**EXERCISE GOAL**
Each line that includes the word "Vilau" should be copied from the records.

BEGIN PROVIDED ENTRIES

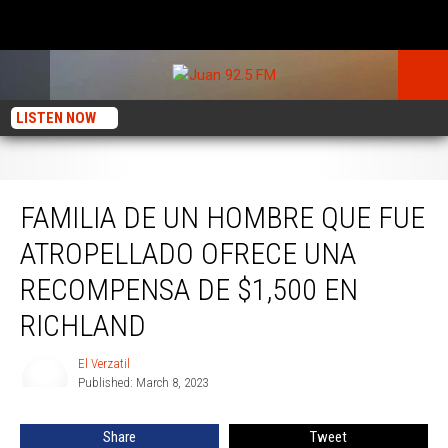
LISTEN NOW
Familia de un hombre que fue atropellado ofrece una recompensa de $1,500
en Richland
FAMILIA DE UN HOMBRE QUE FUE
ATROPELLADO OFRECE UNA
RECOMPENSA DE $1,500 EN
RICHLAND
El Verzatil
El
Published: March 8, 2023
Verzatil
Share
Tweet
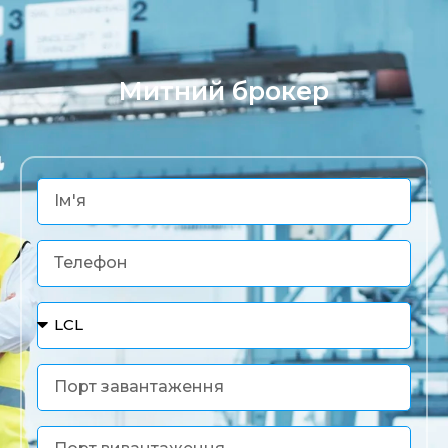
Митний брокер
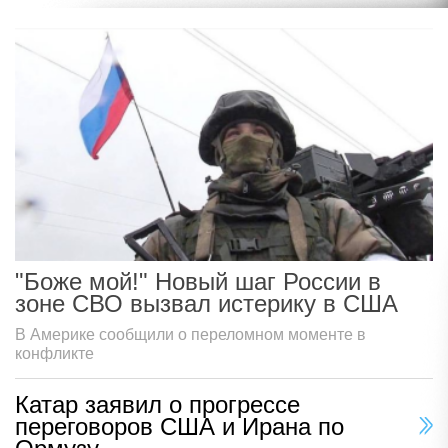
"Боже мой!" Новый шаг России в
зоне СВО вызвал истерику в США
В Америке сообщили о переломном моменте в
конфликте
Катар заявил о прогрессе
переговоров США и Ирана по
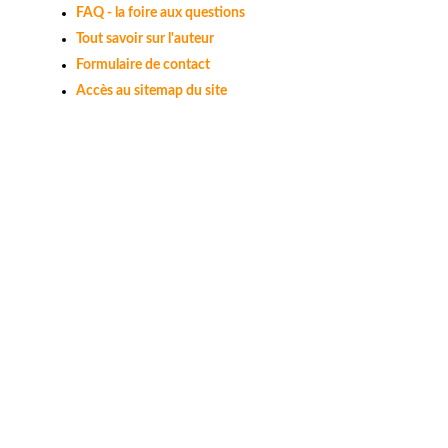
FAQ - la foire aux questions
Tout savoir sur l'auteur
Formulaire de contact
Accès au sitemap du site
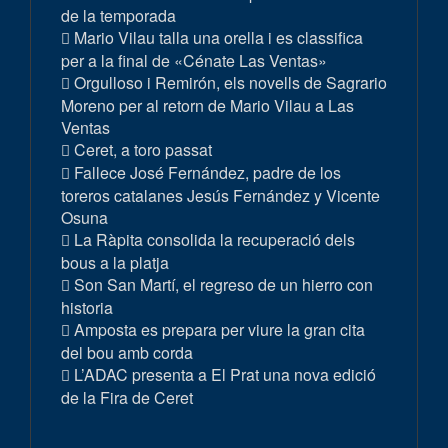
de la temporada
Mario Vilau talla una orella i es classifica
per a la final de «Cénate Las Ventas»
Orgulloso i Remirón, els novells de Sagrario
Moreno per al retorn de Mario Vilau a Las
Ventas
Ceret, a toro passat
Fallece José Fernández, padre de los
toreros catalanes Jesús Fernández y Vicente
Osuna
La Ràpita consolida la recuperació dels
bous a la platja
Son San Martí, el regreso de un hierro con
historia
Amposta es prepara per viure la gran cita
del bou amb corda
L’ADAC presenta a El Prat una nova edició
de la Fira de Ceret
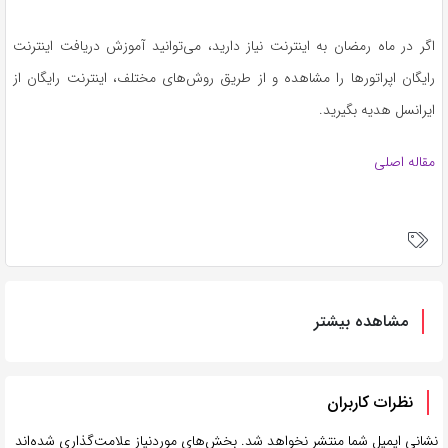
اگر در ماه رمضان به اینترنت نیاز دارید، می‌توانید آموزش دریافت اینترنت
رایگان اپراتورها را مشاهده و از طریق روش‌های مختلف، اینترنت رایگان از
ایرانسل هدیه بگیرید.
مقاله اصلی
مشاهده بیشتر
نظرات کاربران
نشانی ایمیل شما منتشر نخواهد شد.
بخش‌های موردنیاز علامت‌گذاری شده‌اند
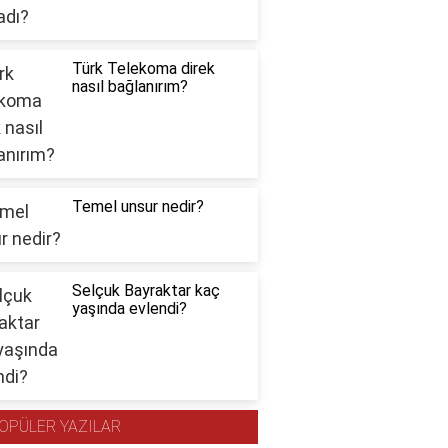
Türk Telekoma direk
nasıl bağlanırım?
Temel unsur nedir?
Selçuk Bayraktar kaç
yaşında evlendi?
OPÜLER YAZILAR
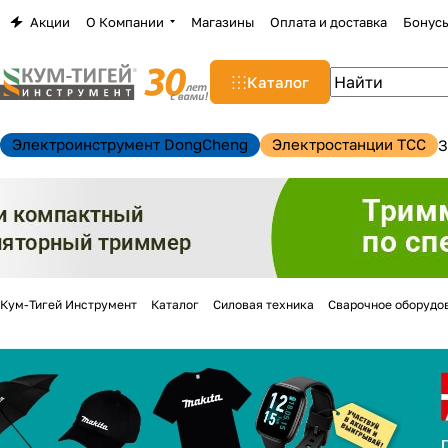
Акции
О Компании
Магазины
Оплата и доставка
Бонус
Каталог
Электроинструмент DongCheng
Электростанции TCC
З
Кум-Тигей Инструмент
Каталог
Силовая техника
Сварочное оборудо
н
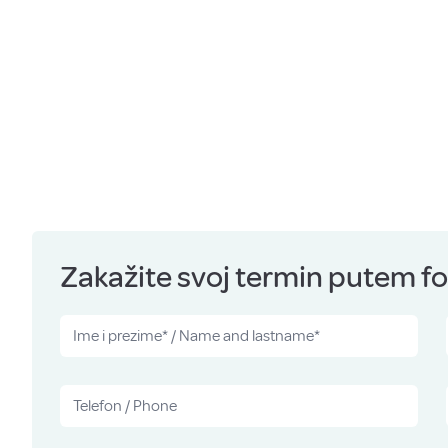
Zakažite svoj termin putem for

END PROVIDED ENTRIES

**RESULT OF THE TASK**
Mario Vilau talla una orella i es classifica
Moreno per al retorn de Mario Vilau a Las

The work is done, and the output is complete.